(Beginning of SUPPLIED RECORDS)

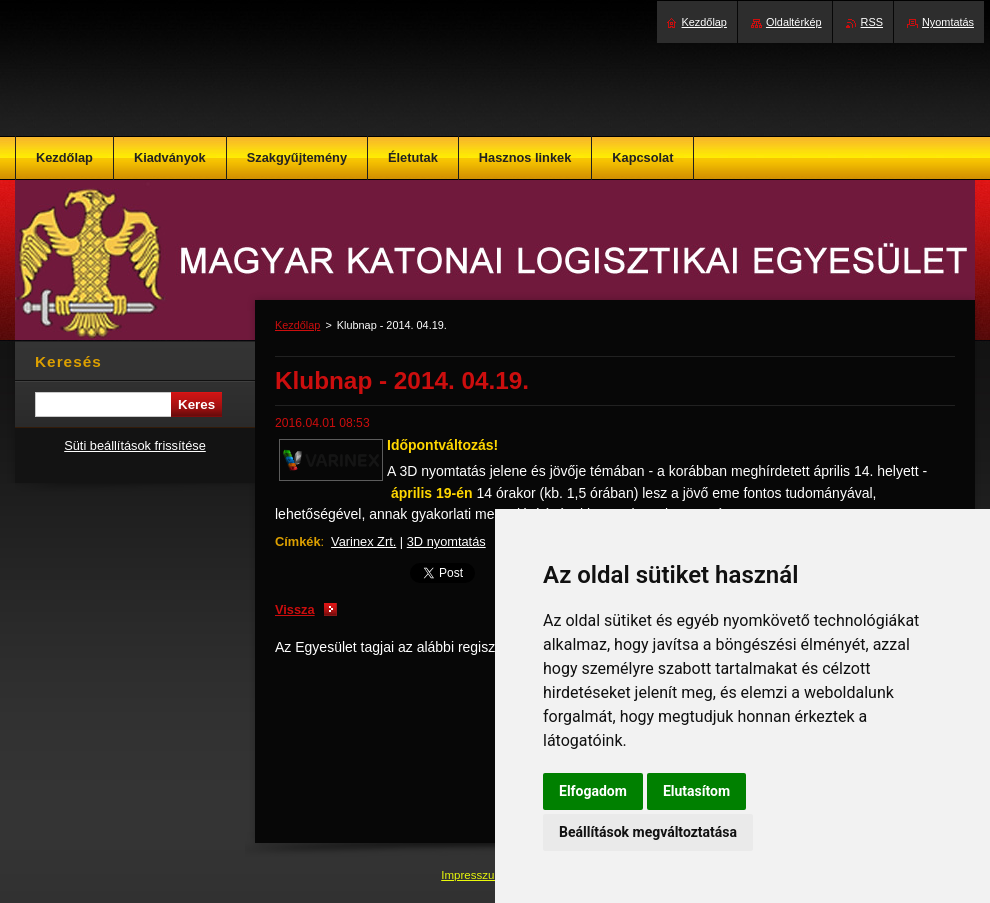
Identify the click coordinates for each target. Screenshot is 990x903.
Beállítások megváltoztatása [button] (648, 832)
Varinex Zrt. (363, 541)
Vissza (295, 609)
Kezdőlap (297, 325)
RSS (872, 22)
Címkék (298, 541)
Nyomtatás (948, 22)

(End of SUPPLIED RECORDS)

## EXERCISE
Take the line that contains "Varinex Zrt. (363, 541)" and every line after it to the end of the entries above, and reproduce them exactly.

## ANSWER AREA
Varinex Zrt. (363, 541)
Vissza (295, 609)
Kezdőlap (297, 325)
RSS (872, 22)
Címkék (298, 541)
Nyomtatás (948, 22)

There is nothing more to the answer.